Many people who have worked for many years in one “industry” (field of work) decide to make a change, either because they cannot find work in that industry or because they prefer to work in a different field. These people often start “second careers” in a completely different area of work.

In recent years, there has been a “rise” (increase) of people going into seminaries. A “seminary” is a college that trains people to be priests, ministers, rabbis, and other types of religious leaders. (Different religions or “denominations” (division or branch of the Christian church) use different terms for its leaders: priest=Catholic (Christian), minister=Protestant (Christian), rabbi=Jewish, etc.)
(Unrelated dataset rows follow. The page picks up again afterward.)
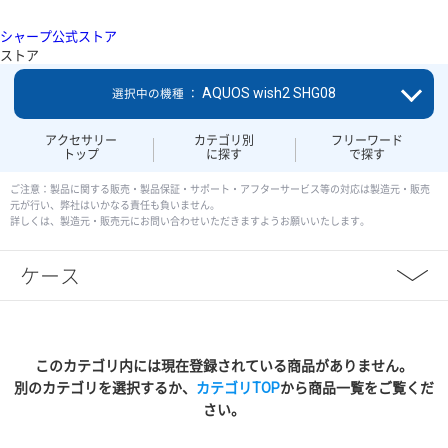
シャープ公式ストア
ストア
AQUOS wish2 SHG08
選択中の機種 ：
アクセサリー
カテゴリ別
フリーワード
トップ
に探す
で探す
ご注意：製品に関する販売・製品保証・サポート・アフターサービス等の対応は製造元・販売
元が行い、弊社はいかなる責任も負いません。
詳しくは、製造元・販売元にお問い合わせいただきますようお願いいたします。
ケース
このカテゴリ内には現在登録されている商品がありません。
別のカテゴリを選択するか、
カテゴリTOP
から商品一覧をご覧くだ
さい。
The fastest-growing group of people entering seminaries is baby boomers. Baby boomers are people born between 1946 and 1964. These baby boomers are now in their 50s and 60s and no longer have children to raise or “mortgages” (money owed on a home loan) to pay, and perhaps are looking to change their lives in significant ways.
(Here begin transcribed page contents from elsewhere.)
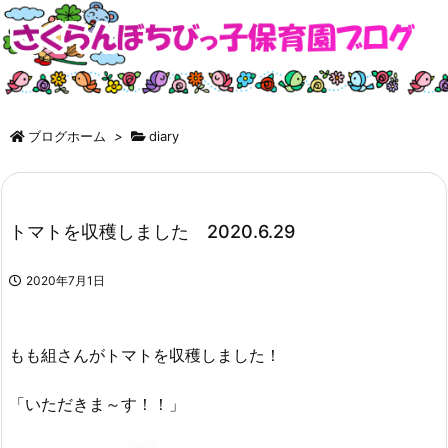
ブログホーム
>
diary
トマトを収穫しました 2020.6.29
2020年7月1日
もも組さんがトマトを収穫しました！
「いただきま～す！！」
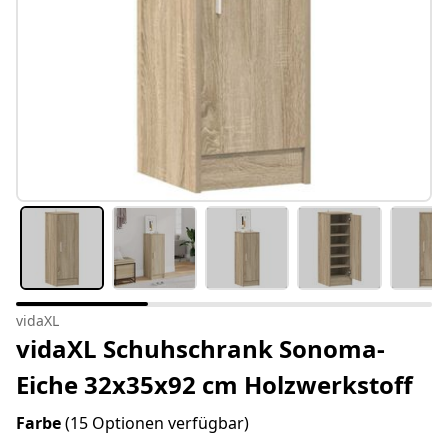
vidaXL
vidaXL Schuhschrank Sonoma-
Eiche 32x35x92 cm Holzwerkstoff
Farbe
(15 Optionen verfügbar)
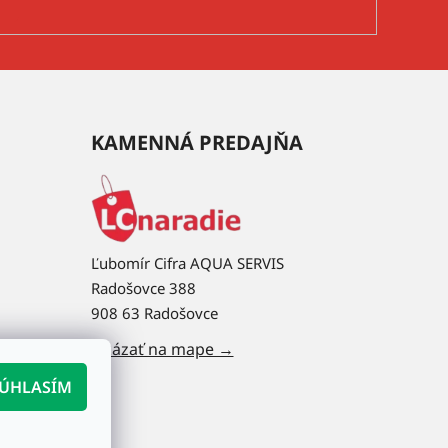
KAMENNÁ PREDAJŇA
Ľubomír Cifra AQUA SERVIS
Radošovce 388
908 63 Radošovce
Ukázať na mape →
ÚHLASÍM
Many see this as a second career. Many who are entering seminaries have been active in their church for years and have felt a calling for the church. A “calling” is a strong feeling that one should do a certain job, a strong “urge” (desire) that one should pursue a certain career. Although “a calling” is often used in relation to the church, we can also use it, though less commonly, for other professions, especially those that help or serve other people. For example, in medicine, you may have a calling to be a doctor or nurse.

As you might expect, in 2011, students under the age of 30 is still the largest group of seminary students at about 30%, but those over 50 years of age now “make up” (account for; total) about 20%; it was 12% in 1995.